Les crimes, une nuit, échappés du Tartare,
Du monde consterné parcouraient les climats ;
Nuit horrible, où leur main barbare
Avec impunité sème les attentats.
Des meurtres, des assassinats,
Au voyageur tremblant attestent leur passage.
La nature s’éveille et se plaint qu’on l’outrage.
Écho, dont la voix fait frémir,
Ne répond qu’à des cris de douleur et de rage.
On entend Dioné gémir
A l’approche du sang qui couvre son rivage.
Dans le sein des sillons les germes corrompus
N’engendrent que d’affreux reptiles :
La mort a pénétré dans les plus sûrs asiles ;
Les murs sont démolis et les verroux rompus.
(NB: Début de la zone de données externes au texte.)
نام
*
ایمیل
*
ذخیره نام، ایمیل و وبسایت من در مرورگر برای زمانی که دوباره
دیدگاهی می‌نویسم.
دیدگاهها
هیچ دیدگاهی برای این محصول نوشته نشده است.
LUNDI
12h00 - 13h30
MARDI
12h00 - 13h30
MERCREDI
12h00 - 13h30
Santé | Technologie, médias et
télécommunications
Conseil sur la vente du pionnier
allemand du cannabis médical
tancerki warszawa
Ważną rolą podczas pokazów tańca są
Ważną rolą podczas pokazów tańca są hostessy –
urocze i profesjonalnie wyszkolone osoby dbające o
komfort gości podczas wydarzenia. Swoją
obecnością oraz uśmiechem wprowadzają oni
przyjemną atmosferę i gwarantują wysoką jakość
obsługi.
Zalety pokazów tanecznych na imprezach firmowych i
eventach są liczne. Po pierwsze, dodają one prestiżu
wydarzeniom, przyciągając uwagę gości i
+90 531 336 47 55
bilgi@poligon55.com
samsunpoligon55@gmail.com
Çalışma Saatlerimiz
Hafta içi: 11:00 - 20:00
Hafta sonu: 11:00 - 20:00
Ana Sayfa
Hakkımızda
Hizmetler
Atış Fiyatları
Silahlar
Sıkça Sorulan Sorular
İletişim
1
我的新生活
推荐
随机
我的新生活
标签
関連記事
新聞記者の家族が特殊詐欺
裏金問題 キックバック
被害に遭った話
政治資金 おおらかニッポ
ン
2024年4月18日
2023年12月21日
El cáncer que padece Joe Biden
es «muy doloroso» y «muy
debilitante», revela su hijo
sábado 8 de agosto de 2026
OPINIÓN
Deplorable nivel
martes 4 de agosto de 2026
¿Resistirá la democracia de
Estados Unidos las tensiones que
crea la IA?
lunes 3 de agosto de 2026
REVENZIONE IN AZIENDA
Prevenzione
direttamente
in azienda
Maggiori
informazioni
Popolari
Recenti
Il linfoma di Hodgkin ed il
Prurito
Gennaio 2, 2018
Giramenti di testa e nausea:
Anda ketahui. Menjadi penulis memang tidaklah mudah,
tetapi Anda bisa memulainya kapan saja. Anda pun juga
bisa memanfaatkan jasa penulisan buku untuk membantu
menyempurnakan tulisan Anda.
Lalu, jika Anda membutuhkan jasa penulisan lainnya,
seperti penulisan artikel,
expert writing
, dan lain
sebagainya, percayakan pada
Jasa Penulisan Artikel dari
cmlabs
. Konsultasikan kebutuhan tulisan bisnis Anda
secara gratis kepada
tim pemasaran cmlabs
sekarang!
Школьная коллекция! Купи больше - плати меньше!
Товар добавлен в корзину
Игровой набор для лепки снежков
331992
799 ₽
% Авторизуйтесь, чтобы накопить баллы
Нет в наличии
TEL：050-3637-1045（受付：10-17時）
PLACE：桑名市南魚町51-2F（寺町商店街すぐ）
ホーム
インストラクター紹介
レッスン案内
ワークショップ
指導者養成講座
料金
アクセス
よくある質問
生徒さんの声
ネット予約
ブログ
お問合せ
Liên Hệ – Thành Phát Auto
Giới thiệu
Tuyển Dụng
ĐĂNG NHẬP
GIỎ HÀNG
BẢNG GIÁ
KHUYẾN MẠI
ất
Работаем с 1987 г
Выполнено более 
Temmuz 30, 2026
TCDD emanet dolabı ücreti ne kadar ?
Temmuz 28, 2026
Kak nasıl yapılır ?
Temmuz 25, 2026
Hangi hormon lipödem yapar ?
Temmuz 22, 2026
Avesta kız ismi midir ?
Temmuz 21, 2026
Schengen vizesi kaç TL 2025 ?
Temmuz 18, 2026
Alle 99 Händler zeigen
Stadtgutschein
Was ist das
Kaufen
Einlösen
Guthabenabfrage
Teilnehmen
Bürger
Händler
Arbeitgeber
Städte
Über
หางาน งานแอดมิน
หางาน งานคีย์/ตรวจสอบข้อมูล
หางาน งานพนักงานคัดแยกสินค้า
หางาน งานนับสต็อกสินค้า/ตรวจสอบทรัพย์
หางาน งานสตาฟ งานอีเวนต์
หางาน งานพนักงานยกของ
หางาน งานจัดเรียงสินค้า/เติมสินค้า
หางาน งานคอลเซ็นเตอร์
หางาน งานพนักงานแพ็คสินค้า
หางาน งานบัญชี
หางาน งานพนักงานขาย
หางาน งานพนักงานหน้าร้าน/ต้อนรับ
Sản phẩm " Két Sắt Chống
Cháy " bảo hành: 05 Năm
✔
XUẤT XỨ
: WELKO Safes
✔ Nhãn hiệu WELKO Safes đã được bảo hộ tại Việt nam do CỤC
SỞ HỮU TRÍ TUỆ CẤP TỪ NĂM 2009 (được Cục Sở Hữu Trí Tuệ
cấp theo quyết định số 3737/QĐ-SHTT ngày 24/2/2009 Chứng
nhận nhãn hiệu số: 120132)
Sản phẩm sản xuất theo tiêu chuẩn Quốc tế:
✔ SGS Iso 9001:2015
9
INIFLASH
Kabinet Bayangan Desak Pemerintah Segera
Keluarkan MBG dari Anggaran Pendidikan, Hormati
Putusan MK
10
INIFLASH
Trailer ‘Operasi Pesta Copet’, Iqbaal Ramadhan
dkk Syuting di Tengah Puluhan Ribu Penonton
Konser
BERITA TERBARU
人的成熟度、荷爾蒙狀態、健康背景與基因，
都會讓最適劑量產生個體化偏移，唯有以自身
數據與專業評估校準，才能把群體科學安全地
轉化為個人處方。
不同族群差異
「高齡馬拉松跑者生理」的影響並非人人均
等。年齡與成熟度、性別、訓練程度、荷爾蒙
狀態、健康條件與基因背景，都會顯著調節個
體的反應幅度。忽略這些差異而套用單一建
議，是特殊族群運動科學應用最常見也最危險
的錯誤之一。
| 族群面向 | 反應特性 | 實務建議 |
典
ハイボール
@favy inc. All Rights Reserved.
Fiers du trouble où leur rage a plongé la nature,
Les crimes marchaient à grands pas.
L’herbe meurt sous leurs pieds, et semblable aux frimats
Le souffle de leur bouche impure
Des forêts d’alentour fait jaunir la verdure.
Cependant, appuyé sur un bâton noueux,
Le châtiment sévère, en boitant, suit leurs traces.
Ils l’aperçoivent derrière eux,
Ils raillent sa lenteur et bravent ses menaces ;
Mais, constant à les suivre, il trompe leur effort ;
Sur leurs pas tortueux il attache sa vue :
L’heure de la vengeance enfin étant venue,
Il les atteint, les frappe, et les livre à la mort.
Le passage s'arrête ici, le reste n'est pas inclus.